My experience with exporting Postgres RDS partitioned tables to S3

metadata · on May 15, 2022

Scripting data movement is easy only for small and easy jobs. With many thousands of tables and more than a few TB, all kinds of issues start popping up. I read somewhere that 85% of large data migration projects fail. Data warehouses really need an optimal Parquet file sizes to work efficiently, and for Snowflake it's roughly 100-200MB per file. The good way to copy that is relying on DB statistics to determine the optimal number of records per chunk. Then, to have the job finish in a reasonable time, one needs to read a certain number of data chunks in parallel and stream that data into Parquet at S3 (or Azure Blobs). Once the data is up, Snowflake can ingest it.

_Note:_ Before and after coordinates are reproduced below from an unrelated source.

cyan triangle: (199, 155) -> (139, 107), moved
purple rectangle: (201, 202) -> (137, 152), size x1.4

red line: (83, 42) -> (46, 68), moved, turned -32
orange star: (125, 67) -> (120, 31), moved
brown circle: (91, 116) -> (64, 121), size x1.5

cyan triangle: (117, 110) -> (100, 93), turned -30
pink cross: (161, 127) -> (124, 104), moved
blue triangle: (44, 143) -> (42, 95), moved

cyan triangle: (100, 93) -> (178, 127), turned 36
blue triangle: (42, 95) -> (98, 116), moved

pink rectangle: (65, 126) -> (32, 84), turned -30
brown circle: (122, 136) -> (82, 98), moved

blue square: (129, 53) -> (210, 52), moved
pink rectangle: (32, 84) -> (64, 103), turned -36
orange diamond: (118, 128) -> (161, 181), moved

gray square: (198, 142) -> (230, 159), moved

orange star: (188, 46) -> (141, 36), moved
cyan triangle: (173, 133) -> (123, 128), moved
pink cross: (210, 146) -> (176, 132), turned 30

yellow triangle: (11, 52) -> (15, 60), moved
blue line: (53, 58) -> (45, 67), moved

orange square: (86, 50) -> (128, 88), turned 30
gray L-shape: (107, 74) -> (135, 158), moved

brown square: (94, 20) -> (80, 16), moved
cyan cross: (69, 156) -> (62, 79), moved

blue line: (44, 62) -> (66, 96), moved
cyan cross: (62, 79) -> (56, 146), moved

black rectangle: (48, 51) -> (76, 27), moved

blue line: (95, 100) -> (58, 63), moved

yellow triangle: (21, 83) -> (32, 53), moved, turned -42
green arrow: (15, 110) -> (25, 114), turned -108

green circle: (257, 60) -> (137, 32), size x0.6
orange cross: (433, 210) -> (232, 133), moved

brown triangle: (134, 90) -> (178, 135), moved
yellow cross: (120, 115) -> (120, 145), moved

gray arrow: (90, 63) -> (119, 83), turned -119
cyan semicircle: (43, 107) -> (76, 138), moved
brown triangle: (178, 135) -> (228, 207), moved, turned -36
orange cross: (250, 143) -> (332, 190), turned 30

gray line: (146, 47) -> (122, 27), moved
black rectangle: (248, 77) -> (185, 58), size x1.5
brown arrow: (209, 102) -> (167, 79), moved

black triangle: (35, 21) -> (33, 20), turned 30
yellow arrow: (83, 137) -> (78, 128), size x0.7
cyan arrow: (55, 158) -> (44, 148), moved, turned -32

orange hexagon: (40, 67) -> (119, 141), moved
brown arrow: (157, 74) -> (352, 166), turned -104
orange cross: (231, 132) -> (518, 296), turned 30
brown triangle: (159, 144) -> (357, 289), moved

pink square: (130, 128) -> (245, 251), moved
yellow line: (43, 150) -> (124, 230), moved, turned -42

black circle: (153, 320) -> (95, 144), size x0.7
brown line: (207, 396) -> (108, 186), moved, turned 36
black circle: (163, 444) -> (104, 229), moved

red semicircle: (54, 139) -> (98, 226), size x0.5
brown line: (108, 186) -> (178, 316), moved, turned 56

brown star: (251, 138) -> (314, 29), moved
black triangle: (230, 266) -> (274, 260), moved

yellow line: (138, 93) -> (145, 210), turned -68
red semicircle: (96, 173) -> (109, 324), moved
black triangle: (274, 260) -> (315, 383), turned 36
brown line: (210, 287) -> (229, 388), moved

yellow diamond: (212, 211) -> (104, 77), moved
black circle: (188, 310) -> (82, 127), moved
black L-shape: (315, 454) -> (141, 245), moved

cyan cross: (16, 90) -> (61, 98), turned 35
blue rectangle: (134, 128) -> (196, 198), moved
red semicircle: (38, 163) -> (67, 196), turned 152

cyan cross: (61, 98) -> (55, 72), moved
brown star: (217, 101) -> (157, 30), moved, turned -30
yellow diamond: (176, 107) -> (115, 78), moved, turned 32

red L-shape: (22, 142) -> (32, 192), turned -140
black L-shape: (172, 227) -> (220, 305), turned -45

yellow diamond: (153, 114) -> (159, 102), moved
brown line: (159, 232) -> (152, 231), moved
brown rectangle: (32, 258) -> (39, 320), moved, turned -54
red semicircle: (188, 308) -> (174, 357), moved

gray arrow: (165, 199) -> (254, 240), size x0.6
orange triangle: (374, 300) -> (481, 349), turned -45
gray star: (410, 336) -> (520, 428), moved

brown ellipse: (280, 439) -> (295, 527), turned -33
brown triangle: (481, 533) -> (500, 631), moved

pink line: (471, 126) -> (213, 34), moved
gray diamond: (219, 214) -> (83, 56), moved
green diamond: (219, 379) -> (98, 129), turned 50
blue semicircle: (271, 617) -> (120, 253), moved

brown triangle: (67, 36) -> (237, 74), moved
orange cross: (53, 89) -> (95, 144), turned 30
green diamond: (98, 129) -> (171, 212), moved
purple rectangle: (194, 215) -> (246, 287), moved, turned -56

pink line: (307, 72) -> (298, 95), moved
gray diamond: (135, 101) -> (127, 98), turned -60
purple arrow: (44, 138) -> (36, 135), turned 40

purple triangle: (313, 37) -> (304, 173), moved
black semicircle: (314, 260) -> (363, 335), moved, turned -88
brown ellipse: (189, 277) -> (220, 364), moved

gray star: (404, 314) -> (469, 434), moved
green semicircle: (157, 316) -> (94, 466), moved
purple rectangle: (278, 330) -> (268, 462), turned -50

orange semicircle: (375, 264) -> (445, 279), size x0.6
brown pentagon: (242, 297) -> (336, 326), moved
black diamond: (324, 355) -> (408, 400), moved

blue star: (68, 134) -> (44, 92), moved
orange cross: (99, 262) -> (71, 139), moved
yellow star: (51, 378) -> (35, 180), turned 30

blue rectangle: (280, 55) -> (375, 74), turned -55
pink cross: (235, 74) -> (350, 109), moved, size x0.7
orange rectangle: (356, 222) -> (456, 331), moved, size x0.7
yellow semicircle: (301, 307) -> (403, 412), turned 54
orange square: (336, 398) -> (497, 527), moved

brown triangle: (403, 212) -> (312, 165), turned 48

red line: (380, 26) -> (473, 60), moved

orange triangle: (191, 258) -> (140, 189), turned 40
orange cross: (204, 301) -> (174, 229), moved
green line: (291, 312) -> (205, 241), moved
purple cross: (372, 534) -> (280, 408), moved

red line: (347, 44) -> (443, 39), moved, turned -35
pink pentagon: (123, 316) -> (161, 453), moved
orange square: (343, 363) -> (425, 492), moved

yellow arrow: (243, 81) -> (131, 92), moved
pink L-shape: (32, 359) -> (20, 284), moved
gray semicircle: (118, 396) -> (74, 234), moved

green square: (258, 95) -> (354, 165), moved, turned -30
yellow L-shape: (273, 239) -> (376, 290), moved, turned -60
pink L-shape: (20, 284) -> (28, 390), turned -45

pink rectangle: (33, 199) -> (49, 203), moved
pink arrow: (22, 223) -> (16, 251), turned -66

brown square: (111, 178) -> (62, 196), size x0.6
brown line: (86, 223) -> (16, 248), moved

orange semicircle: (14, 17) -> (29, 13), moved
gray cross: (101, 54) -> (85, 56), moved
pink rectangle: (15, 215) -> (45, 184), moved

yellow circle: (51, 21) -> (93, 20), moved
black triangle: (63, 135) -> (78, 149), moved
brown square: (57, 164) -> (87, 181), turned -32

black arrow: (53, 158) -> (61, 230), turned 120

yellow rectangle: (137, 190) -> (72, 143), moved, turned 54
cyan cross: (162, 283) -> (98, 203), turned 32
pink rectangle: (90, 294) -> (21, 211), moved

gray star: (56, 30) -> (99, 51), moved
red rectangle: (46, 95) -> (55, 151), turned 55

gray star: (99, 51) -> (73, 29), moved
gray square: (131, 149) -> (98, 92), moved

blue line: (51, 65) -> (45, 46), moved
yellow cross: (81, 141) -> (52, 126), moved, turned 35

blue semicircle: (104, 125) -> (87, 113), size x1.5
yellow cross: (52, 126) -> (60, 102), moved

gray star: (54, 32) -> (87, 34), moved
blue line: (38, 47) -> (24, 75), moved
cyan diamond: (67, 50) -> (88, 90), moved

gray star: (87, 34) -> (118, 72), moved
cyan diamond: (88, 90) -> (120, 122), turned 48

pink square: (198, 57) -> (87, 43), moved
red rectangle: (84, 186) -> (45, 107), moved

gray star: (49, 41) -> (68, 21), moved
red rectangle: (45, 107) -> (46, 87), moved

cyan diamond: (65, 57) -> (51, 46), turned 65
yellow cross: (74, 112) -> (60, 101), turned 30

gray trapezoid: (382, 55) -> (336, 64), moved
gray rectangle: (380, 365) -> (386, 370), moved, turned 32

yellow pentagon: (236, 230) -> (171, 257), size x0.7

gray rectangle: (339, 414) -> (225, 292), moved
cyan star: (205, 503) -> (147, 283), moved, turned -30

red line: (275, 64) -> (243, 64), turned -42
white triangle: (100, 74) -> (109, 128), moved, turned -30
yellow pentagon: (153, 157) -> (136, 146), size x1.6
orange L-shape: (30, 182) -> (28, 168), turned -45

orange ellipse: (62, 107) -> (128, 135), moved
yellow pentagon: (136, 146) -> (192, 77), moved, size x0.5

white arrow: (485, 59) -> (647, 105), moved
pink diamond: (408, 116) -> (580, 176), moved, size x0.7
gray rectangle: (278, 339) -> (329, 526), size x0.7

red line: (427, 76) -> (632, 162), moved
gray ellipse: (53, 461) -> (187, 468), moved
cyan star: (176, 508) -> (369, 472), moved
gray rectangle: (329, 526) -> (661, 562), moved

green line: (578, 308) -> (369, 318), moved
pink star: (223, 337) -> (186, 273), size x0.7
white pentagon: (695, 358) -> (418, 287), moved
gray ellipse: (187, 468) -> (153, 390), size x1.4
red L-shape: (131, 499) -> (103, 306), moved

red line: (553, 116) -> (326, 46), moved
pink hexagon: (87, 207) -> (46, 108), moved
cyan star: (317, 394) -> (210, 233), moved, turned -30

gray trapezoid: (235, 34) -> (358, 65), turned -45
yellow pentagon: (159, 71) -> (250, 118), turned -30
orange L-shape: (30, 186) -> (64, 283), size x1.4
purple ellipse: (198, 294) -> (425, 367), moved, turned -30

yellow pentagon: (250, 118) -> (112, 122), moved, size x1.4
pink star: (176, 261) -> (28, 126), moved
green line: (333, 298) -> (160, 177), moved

Shameless plug: my company created a commercial solution which does exactly that (https://www.spectralcore.com/omniloader). Happy to answer any questions.

metadat · on May 16, 2022

I knew it, it was you.

singlow · on May 15, 2022

Might consider using the Athena Federated Query. Essentially it is a lambda that knows how to get data from a database instance and write it to s3. It is very well optimized for partitioned tables.

https://github.com/awslabs/aws-athena-query-federation/tree/...

Once that is configured, execute a Create-Table-As (CTAS) or insert query using a select from the configured lambda-backed catalog.

I have only tryed the mysql version, but they docs indicate they are very similar.

gcbirzan · on May 15, 2022

RDS export also has a bug where at some point it will not allow you to make new jobs (let alone list the old ones) because something internally times out when trying to serialise the list of tables from the job. I'm surprised it worked for you, I think we have around 100k tables too and it fails.

higeorge13 · on May 16, 2022

Ah yeah, i forgot to write about this issue. We also never made it to work when providing all the list of partitioned tables, the api call was failing. We were fortunate to just provide the list of 7 tables as input and made it work (somehow).

Marazan · on May 15, 2022

Ive had issues in the other direction.

Importing data using the copy from s3 command has a nasty failure state if the client loses connection to the db AND the import command has a problem.

The query hangs with a row exclusive lock and the query _cannot_ be killed. Only option was to reboot the DB.

higeorge13 · on May 15, 2022

You mean this function: https://docs.aws.amazon.com/AmazonRDS/latest/UserGuide/USER_...? I don't get that Postgres RDS only allows you to import from csv, while the exports are strictly parquet. I know that Postgres implements the COPY command using csv or binary, but i would expect some end-to-end lifecycle implementation by AWS and parquet would at least enforce some schema and reduce some errors including those which caused yours.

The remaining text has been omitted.